_Exercise prompt:_ Transcribe the complete listing exactly.

_Data to use:_

•••••

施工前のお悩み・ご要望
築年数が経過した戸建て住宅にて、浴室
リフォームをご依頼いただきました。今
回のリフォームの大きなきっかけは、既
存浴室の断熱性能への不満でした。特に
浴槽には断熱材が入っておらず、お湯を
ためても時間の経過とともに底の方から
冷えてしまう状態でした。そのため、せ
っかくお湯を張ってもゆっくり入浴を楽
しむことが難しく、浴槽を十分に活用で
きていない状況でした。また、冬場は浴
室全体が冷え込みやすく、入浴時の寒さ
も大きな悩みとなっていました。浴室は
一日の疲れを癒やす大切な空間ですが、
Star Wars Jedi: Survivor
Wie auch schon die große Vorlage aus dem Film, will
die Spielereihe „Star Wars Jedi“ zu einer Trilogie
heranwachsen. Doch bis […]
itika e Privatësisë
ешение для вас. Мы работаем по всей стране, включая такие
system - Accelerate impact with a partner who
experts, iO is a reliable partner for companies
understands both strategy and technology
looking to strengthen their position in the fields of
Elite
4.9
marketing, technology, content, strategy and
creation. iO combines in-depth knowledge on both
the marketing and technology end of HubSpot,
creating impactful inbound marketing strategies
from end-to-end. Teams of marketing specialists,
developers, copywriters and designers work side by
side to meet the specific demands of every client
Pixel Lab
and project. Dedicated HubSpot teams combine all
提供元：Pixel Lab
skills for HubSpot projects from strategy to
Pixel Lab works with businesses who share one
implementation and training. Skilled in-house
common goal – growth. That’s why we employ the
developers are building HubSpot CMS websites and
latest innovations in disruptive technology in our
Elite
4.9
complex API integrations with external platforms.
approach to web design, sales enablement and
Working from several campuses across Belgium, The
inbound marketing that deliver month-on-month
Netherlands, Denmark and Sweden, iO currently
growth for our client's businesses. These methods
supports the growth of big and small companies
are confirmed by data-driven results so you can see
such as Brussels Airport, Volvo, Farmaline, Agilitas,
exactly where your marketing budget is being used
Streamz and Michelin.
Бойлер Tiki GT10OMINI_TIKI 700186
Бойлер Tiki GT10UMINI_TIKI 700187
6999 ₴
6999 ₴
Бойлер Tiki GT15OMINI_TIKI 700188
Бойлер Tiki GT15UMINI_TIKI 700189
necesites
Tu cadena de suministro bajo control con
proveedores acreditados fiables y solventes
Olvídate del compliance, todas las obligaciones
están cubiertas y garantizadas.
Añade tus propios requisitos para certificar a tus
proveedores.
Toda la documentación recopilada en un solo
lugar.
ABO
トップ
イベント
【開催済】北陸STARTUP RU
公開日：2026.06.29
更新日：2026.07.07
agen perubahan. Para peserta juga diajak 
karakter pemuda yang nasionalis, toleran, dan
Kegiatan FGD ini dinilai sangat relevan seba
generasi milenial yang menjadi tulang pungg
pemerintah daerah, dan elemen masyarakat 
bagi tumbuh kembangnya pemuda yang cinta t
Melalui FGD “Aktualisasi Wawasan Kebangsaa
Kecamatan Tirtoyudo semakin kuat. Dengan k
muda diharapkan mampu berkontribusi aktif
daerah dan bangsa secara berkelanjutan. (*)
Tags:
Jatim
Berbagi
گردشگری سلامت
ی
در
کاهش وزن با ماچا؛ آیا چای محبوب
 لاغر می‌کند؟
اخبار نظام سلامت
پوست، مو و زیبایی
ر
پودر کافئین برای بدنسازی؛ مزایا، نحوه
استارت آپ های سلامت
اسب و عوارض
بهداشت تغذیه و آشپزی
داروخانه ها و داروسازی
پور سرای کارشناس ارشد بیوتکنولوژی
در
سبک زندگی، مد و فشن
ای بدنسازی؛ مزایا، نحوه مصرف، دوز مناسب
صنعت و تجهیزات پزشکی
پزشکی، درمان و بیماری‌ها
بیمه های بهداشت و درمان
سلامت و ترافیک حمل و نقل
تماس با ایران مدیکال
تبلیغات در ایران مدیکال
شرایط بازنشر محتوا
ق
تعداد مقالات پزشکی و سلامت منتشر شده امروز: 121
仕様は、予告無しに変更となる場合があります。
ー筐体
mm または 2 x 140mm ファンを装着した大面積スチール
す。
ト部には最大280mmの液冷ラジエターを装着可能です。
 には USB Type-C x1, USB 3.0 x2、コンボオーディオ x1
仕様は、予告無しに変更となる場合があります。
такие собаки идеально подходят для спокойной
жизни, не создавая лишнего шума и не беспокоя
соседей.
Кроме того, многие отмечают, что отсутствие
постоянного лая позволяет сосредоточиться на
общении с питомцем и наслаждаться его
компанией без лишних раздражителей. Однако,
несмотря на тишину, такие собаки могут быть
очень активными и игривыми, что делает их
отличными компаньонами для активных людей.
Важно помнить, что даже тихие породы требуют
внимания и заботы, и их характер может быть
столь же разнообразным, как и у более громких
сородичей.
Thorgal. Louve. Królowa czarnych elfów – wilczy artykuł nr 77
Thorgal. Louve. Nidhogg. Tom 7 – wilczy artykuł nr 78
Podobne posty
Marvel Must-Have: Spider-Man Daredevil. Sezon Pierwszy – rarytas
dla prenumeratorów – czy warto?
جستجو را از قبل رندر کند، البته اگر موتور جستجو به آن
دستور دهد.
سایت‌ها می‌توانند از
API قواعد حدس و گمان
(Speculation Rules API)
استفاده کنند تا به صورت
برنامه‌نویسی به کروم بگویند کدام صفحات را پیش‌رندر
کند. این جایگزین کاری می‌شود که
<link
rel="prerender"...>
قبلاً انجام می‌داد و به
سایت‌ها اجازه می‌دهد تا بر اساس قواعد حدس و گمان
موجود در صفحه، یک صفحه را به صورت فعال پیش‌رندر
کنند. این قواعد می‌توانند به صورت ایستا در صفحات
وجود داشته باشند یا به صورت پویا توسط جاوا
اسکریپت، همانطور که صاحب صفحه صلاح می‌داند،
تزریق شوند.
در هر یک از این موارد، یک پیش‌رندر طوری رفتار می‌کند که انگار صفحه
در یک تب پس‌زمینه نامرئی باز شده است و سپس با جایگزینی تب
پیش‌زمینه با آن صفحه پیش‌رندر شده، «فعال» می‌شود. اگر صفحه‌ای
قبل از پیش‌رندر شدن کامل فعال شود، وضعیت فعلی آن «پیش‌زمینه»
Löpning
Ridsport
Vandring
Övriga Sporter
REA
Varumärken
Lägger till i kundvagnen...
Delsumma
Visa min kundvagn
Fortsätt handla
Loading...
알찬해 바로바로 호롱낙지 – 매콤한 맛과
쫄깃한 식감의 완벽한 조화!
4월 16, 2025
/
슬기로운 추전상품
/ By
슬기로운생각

•••••

_Output:_
施工前のお悩み・ご要望
築年数が経過した戸建て住宅にて、浴室
リフォームをご依頼いただきました。今
回のリフォームの大きなきっかけは、既
存浴室の断熱性能への不満でした。特に
浴槽には断熱材が入っておらず、お湯を
ためても時間の経過とともに底の方から
冷えてしまう状態でした。そのため、せ
っかくお湯を張ってもゆっくり入浴を楽
しむことが難しく、浴槽を十分に活用で
きていない状況でした。また、冬場は浴
室全体が冷え込みやすく、入浴時の寒さ
も大きな悩みとなっていました。浴室は
一日の疲れを癒やす大切な空間ですが、
Star Wars Jedi: Survivor
Wie auch schon die große Vorlage aus dem Film, will
die Spielereihe „Star Wars Jedi“ zu einer Trilogie
heranwachsen. Doch bis […]
itika e Privatësisë
ешение для вас. Мы работаем по всей стране, включая такие
system - Accelerate impact with a partner who
experts, iO is a reliable partner for companies
understands both strategy and technology
looking to strengthen their position in the fields of
Elite
4.9
marketing, technology, content, strategy and
creation. iO combines in-depth knowledge on both
the marketing and technology end of HubSpot,
creating impactful inbound marketing strategies
from end-to-end. Teams of marketing specialists,
developers, copywriters and designers work side by
side to meet the specific demands of every client
Pixel Lab
and project. Dedicated HubSpot teams combine all
提供元：Pixel Lab
skills for HubSpot projects from strategy to
Pixel Lab works with businesses who share one
implementation and training. Skilled in-house
common goal – growth. That’s why we employ the
developers are building HubSpot CMS websites and
latest innovations in disruptive technology in our
Elite
4.9
complex API integrations with external platforms.
approach to web design, sales enablement and
Working from several campuses across Belgium, The
inbound marketing that deliver month-on-month
Netherlands, Denmark and Sweden, iO currently
growth for our client's businesses. These methods
supports the growth of big and small companies
are confirmed by data-driven results so you can see
such as Brussels Airport, Volvo, Farmaline, Agilitas,
exactly where your marketing budget is being used
Streamz and Michelin.
Бойлер Tiki GT10OMINI_TIKI 700186
Бойлер Tiki GT10UMINI_TIKI 700187
6999 ₴
6999 ₴
Бойлер Tiki GT15OMINI_TIKI 700188
Бойлер Tiki GT15UMINI_TIKI 700189
necesites
Tu cadena de suministro bajo control con
proveedores acreditados fiables y solventes
Olvídate del compliance, todas las obligaciones
están cubiertas y garantizadas.
Añade tus propios requisitos para certificar a tus
proveedores.
Toda la documentación recopilada en un solo
lugar.
ABO
トップ
イベント
【開催済】北陸STARTUP RU
公開日：2026.06.29
更新日：2026.07.07
agen perubahan. Para peserta juga diajak 
karakter pemuda yang nasionalis, toleran, dan
Kegiatan FGD ini dinilai sangat relevan seba
generasi milenial yang menjadi tulang pungg
pemerintah daerah, dan elemen masyarakat 
bagi tumbuh kembangnya pemuda yang cinta t
Melalui FGD “Aktualisasi Wawasan Kebangsaa
Kecamatan Tirtoyudo semakin kuat. Dengan k
muda diharapkan mampu berkontribusi aktif
daerah dan bangsa secara berkelanjutan. (*)
Tags:
Jatim
Berbagi
گردشگری سلامت
ی
در
کاهش وزن با ماچا؛ آیا چای محبوب
 لاغر می‌کند؟
اخبار نظام سلامت
پوست، مو و زیبایی
ر
پودر کافئین برای بدنسازی؛ مزایا، نحوه
استارت آپ های سلامت
اسب و عوارض
بهداشت تغذیه و آشپزی
داروخانه ها و داروسازی
پور سرای کارشناس ارشد بیوتکنولوژی
در
سبک زندگی، مد و فشن
ای بدنسازی؛ مزایا، نحوه مصرف، دوز مناسب
صنعت و تجهیزات پزشکی
پزشکی، درمان و بیماری‌ها
بیمه های بهداشت و درمان
سلامت و ترافیک حمل و نقل
تماس با ایران مدیکال
تبلیغات در ایران مدیکال
شرایط بازنشر محتوا
ق
تعداد مقالات پزشکی و سلامت منتشر شده امروز: 121
仕様は、予告無しに変更となる場合があります。
ー筐体
mm または 2 x 140mm ファンを装着した大面積スチール
す。
ト部には最大280mmの液冷ラジエターを装着可能です。
 には USB Type-C x1, USB 3.0 x2、コンボオーディオ x1
仕様は、予告無しに変更となる場合があります。
такие собаки идеально подходят для спокойной
жизни, не создавая лишнего шума и не беспокоя
соседей.
Кроме того, многие отмечают, что отсутствие
постоянного лая позволяет сосредоточиться на
общении с питомцем и наслаждаться его
компанией без лишних раздражителей. Однако,
несмотря на тишину, такие собаки могут быть
очень активными и игривыми, что делает их
отличными компаньонами для активных людей.
Важно помнить, что даже тихие породы требуют
внимания и заботы, и их характер может быть
столь же разнообразным, как и у более громких
сородичей.
Thorgal. Louve. Królowa czarnych elfów – wilczy artykuł nr 77
Thorgal. Louve. Nidhogg. Tom 7 – wilczy artykuł nr 78
Podobne posty
Marvel Must-Have: Spider-Man Daredevil. Sezon Pierwszy – rarytas
dla prenumeratorów – czy warto?
جستجو را از قبل رندر کند، البته اگر موتور جستجو به آن
دستور دهد.
سایت‌ها می‌توانند از
API قواعد حدس و گمان
(Speculation Rules API)
استفاده کنند تا به صورت
برنامه‌نویسی به کروم بگویند کدام صفحات را پیش‌رندر
کند. این جایگزین کاری می‌شود که
<link
rel="prerender"...>
قبلاً انجام می‌داد و به
سایت‌ها اجازه می‌دهد تا بر اساس قواعد حدس و گمان
موجود در صفحه، یک صفحه را به صورت فعال پیش‌رندر
کنند. این قواعد می‌توانند به صورت ایستا در صفحات
وجود داشته باشند یا به صورت پویا توسط جاوا
اسکریپت، همانطور که صاحب صفحه صلاح می‌داند،
تزریق شوند.
در هر یک از این موارد، یک پیش‌رندر طوری رفتار می‌کند که انگار صفحه
در یک تب پس‌زمینه نامرئی باز شده است و سپس با جایگزینی تب
پیش‌زمینه با آن صفحه پیش‌رندر شده، «فعال» می‌شود. اگر صفحه‌ای
قبل از پیش‌رندر شدن کامل فعال شود، وضعیت فعلی آن «پیش‌زمینه»
Löpning
Ridsport
Vandring
Övriga Sporter
REA
Varumärken
Lägger till i kundvagnen...
Delsumma
Visa min kundvagn
Fortsätt handla
Loading...
알찬해 바로바로 호롱낙지 – 매콤한 맛과
쫄깃한 식감의 완벽한 조화!
4월 16, 2025
/
슬기로운 추전상품
/ By
슬기로운생각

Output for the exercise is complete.